The exhibition will open on the 29th July and will be on display until the 8th November .

124 x 249 cm. © Clare Woods. Courtesy the artist and
Cristea Roberts Gallery, London
The Pitzhanger Manor has announced it will be presenting an exhibition focusing on the work of Clare Woods this summer.
Displayed throughout the gallery, Clare Woods: Garden Without Seasons will feature 29 new and recent works — all created over the last four years, including paintings, collages, and prints.
Right at the heart of the exhibition are the flora, still life and natural world that Woods returned to during the pandemic, at a time when familiar objects took on a heightened resonance.
Informed by her early experiences as a sculptor, the artist focuses on the forms of her subjects and the spaces in-between. Now, she has engaged with the historic interiors, architecture, and gardens of Pitzhanger Manor to continue her exploration of not just the natural world itself, but the nature of time, absence, and death.
Among the works on display, are those that concentrate on the act of viewing. Looking at the world through windows became the norm during the pandemic, and several works include views mitigated by glass, from boldly colourful red in Cold Case (2025) to greens and dirty yellows found in an abandoned building’s crosshatch window design in Show All (2025) to the multicoloured concentric circles of Trackwalker (2025).
There will also be plenty of works on display inspired by past greats. The vases that hold plants and flowers such as in Laughing out Loud (2024) and The Inside Garden (2025) are reminiscent of Giorgio Morandi’s vessels, while the specific focus on flowers recalls Édouard Manet’s deathbed paintings of peonies, or exuberant Dutch 17th-century works reminding their contemporary viewers of the transience of worldly pleasures and the passage of time.
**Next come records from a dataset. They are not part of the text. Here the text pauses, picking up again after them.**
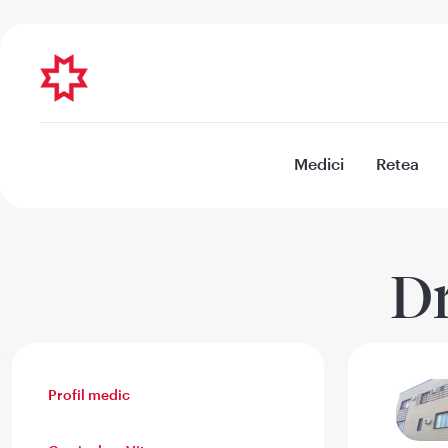
Medici
Retea
Dr
Profil medic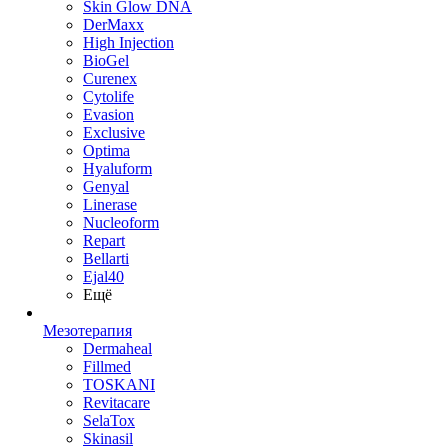
Skin Glow DNA
DerMaxx
High Injection
BioGel
Curenex
Cytolife
Evasion
Exclusive
Optima
Hyaluform
Genyal
Linerase
Nucleoform
Repart
Bellarti
Ejal40
Ещё
Мезотерапия
Dermaheal
Fillmed
TOSKANI
Revitacare
SelaTox
Skinasil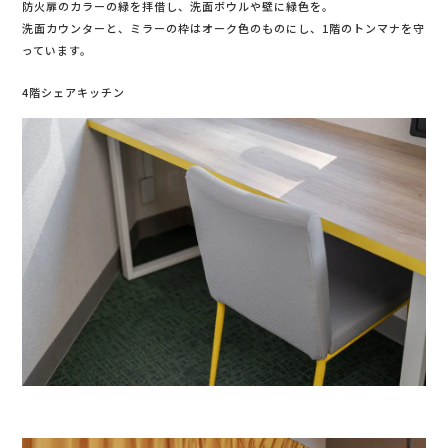
防火扉のカラーの緑を拝借し、洗面ボウルや壁に緑色を。
洗面カウンターと、ミラーの枠はオーク色のものにし、1階のトンマナを守
っています。
4階シェアキッチン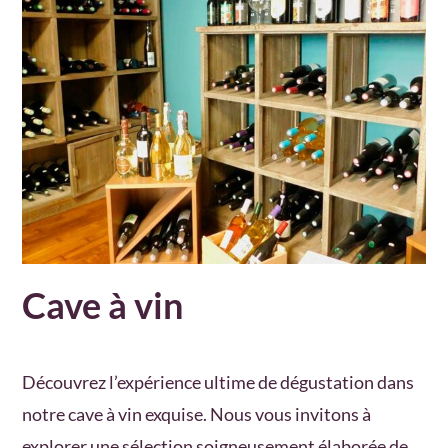
Cave à vin
Découvrez l’expérience ultime de dégustation dans
notre cave à vin exquise. Nous vous invitons à
explorer une sélection soigneusement élaborée de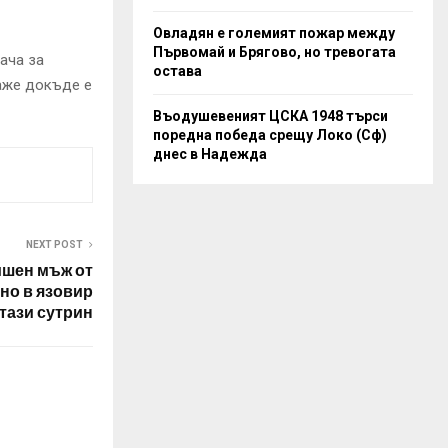
Овладян е големият пожар между
Първомай и Брягово, но тревогата
ача за
остава
каже докъде е
Въодушевеният ЦСКА 1948 търси
поредна победа срещу Локо (Сф)
днес в Надежда
NEXT POST
ишен мъж от
но в язовир
тази сутрин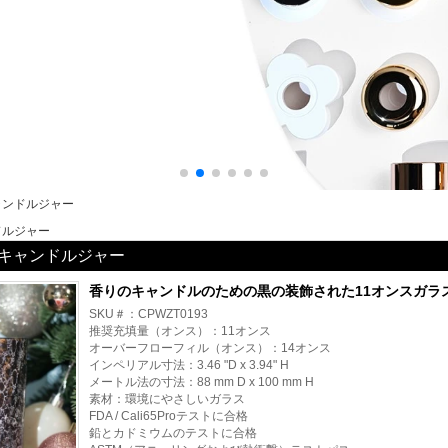
ャンドルジャー
ドルジャー
キャンドルジャー
香りのキャンドルのための黒の装飾された11オンスガラ
SKU＃：CPWZT0193
推奨充填量（オンス）：11オンス
オーバーフローフィル（オンス）：14オンス
インペリアル寸法：3.46 "D x 3.94" H
メートル法の寸法：88 mm D x 100 mm H
素材：環境にやさしいガラス
FDA / Cali65Proテストに合格
鉛とカドミウムのテストに合格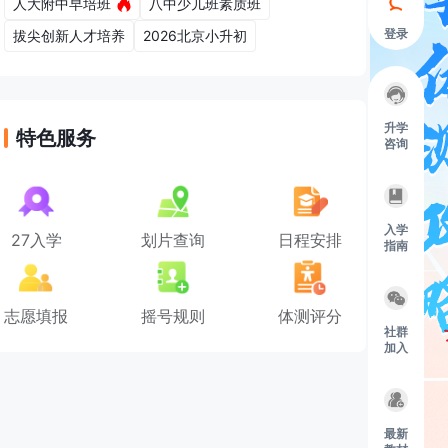
人大附中早培班
八中少儿班素质班
登录
拔尖创新人才培养
2026北京小升初
升学
特色服务
咨询
入学
27入学
划片查询
日程安排
指南
志愿填报
摇号规则
体测评分
社群
加入
最新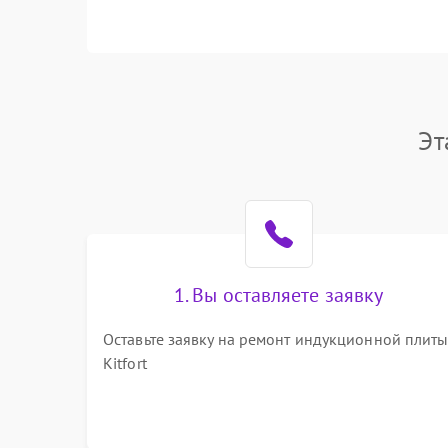
Эт
1. Вы оставляете заявку
Оставьте заявку на ремонт индукционной плит
Kitfort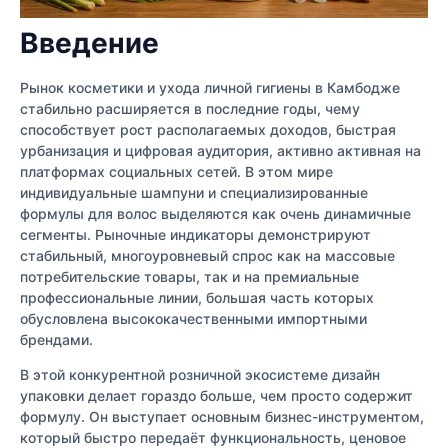
Введение
Рынок косметики и ухода личной гигиены в Камбодже
стабильно расширяется в последние годы, чему
способствует рост располагаемых доходов, быстрая
урбанизация и цифровая аудитория, активно активная на
платформах социальных сетей. В этом мире
индивидуальные шампуни и специализированные
формулы для волос выделяются как очень динамичные
сегменты. Рыночные индикаторы демонстрируют
стабильный, многоуровневый спрос как на массовые
потребительские товары, так и на премиальные
профессиональные линии, большая часть которых
обусловлена высококачественными импортными
брендами.
В этой конкурентной розничной экосистеме дизайн
упаковки делает гораздо больше, чем просто содержит
формулу. Он выступает основным бизнес-инструментом,
который быстро передаёт функциональность, ценовое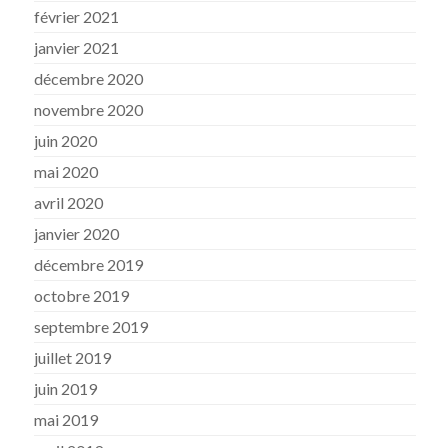
février 2021
janvier 2021
décembre 2020
novembre 2020
juin 2020
mai 2020
avril 2020
janvier 2020
décembre 2019
octobre 2019
septembre 2019
juillet 2019
juin 2019
mai 2019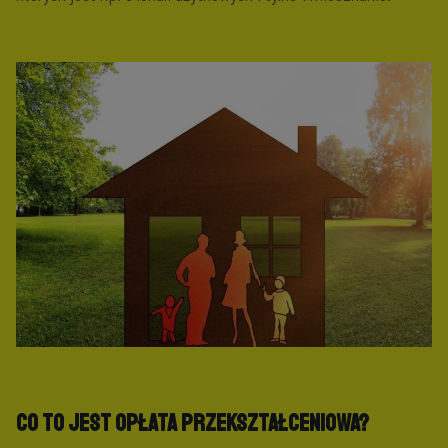
Co to jest opłata przekształceniowa?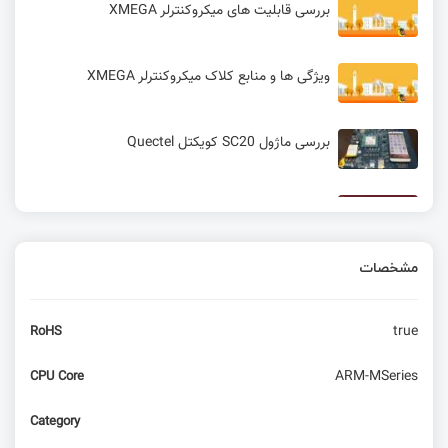
بررسی قابلیت های میکروکنترلر XMEGA
ویژگی ها و منابع کلاک میکروکنترلر XMEGA
بررسی ماژول SC20 کویکتل Quectel
ابزار حرفه ای avrdude برای پروگرام کردن AVR
مشخصات
ساخت یک ردیاب GPS مبتنی بر پروتکل LoRa با
بردهای آردوینو و ESP8266
true
RoHS
ARM-MSeries
CPU Core
Category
Another source of inspiration for Woods is literary sources, such as George Orwell (1903–1950) and his Tribune column ‘As I Please’. Written during and shortly after the Second World War, Orwell treated all subject matter with the same importance, from minor irritations like the price of eggs to serious political concerns, and crucially, seven rose bushes he planted in his own garden. In Woolworth’s Roses (2023), Woods displays these roses in a vase in an indoors setting, with drooping petals. Like Orwell’s garden, which was a counterpoint to the events transpiring across Europe, the flower arrangement in this painting illuminates what appears to be an otherwise gloomy interior.
Talking about the exhibition, Clare Woods said: “The garden is an area that can offer a glimpse of what was there before, and this is why the Pitzhanger Manor and gardens have felt like a perfect place to be able to exhibit these works.”